Few people believed the polls ahead of the election, which predicted the NDP would have a double digit lead against the PCs and Wildrose.
After running consecutive government mandates since 1971, the future of the PCs is now in question following this crushing defeat.
In his post-election speech, outgoing Premier Jim Prentice announced he would step down from his positions as the government leader and MLA for his riding, effective immediately.
“As leader of the party, I accept responsibility for tonight’s outcome. I also accept responsibility for the decisions that led up to this evening,” he said. “Clearly… my contribution to public life is at an end. It is time for me to dedicate my time to other responsibilities I have as a husband, and as a father and a grandfather.”

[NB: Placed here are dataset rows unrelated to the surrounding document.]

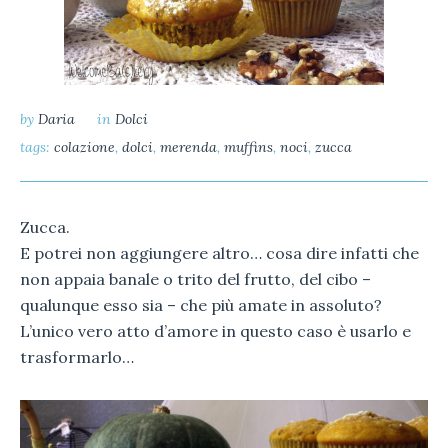
by
Daria
in
Dolci
tags:
colazione
,
dolci
,
merenda
,
muffins
,
noci
,
zucca
Zucca.
E potrei non aggiungere altro… cosa dire infatti che
non appaia banale o trito del frutto, del cibo –
qualunque esso sia – che più amate in assoluto?
L’unico vero atto d’amore in questo caso è usarlo e
trasformarlo…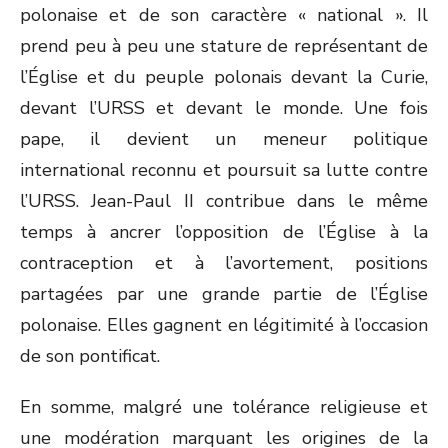
polonaise et de son caractère « national ». Il
prend peu à peu une stature de représentant de
l’Église et du peuple polonais devant la Curie,
devant l’URSS et devant le monde. Une fois
pape, il devient un meneur politique
international reconnu et poursuit sa lutte contre
l’URSS. Jean-Paul II contribue dans le même
temps à ancrer l’opposition de l’Église à la
contraception et à l’avortement, positions
partagées par une grande partie de l’Église
polonaise. Elles gagnent en légitimité à l’occasion
de son pontificat.
En somme, malgré une tolérance religieuse et
une modération marquant les origines de la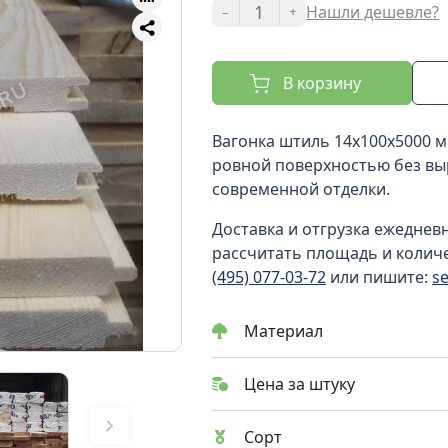
-
+
Нашли дешевле?
В корзину
Вагонка штиль 14x100x5000 мм
ровной поверхностью без вы
современной отделки.
Доставка и отгрузка ежеднев
рассчитать площадь и количе
(495) 077-03-72
или пишите:
s
Материал
Цена за штуку
Сорт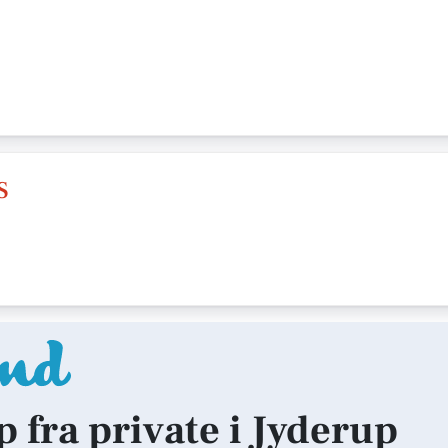
S
p fra private i Jyderup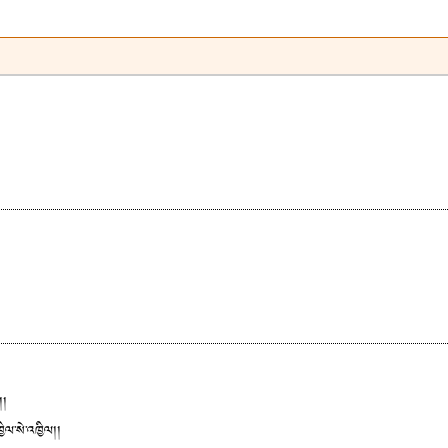
།།
ྱིལ་སེ་འཁྱིལ།།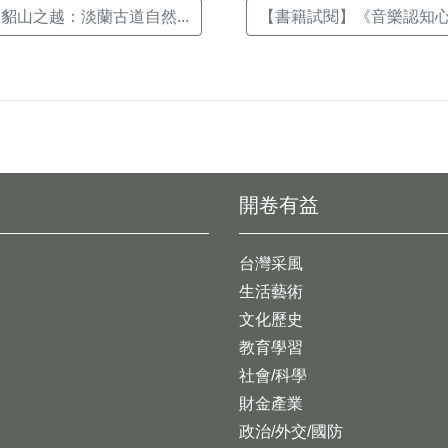
貂山之越：淡蘭古道自然...
【書籍試閱】《音樂認知心理
開卷有益
台灣采風
生活藝術
文化歷史
教育學習
社會/科學
財金產業
政治/外交/國防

Prentice became Premier last September, replacing interim leader David Hancock who had stepped in following Alison Redford’s resignation over a spending scandal.
The election was held a year earlier than what is legally required as Prentice wanted Albertans to approve his budget consisting of tax increases and a massive $5-billion deficit, which is partially to fund public projects.
But provincial voters instead went for the NDP who had vowed that corporate income taxes would be hiked to raise revenues for education and health care programs. The province’s energy sector royalties would also be reviewed given that royalty levels are currently below the market value of other jurisdictions.
The Wildrose Party won the opposition seats with their platform of no tax increases, a balanced budget by 2017, and spending cuts.
It remains to be seen how the Alberta NDP win will affect British Columbia, however it is likely that discourse between both provincial governments on pipelines will change drastically.
The Alberta NDP win could also have an impact on the federal election scheduled for this fall. The provincial-level party is affiliated with the federal NDP.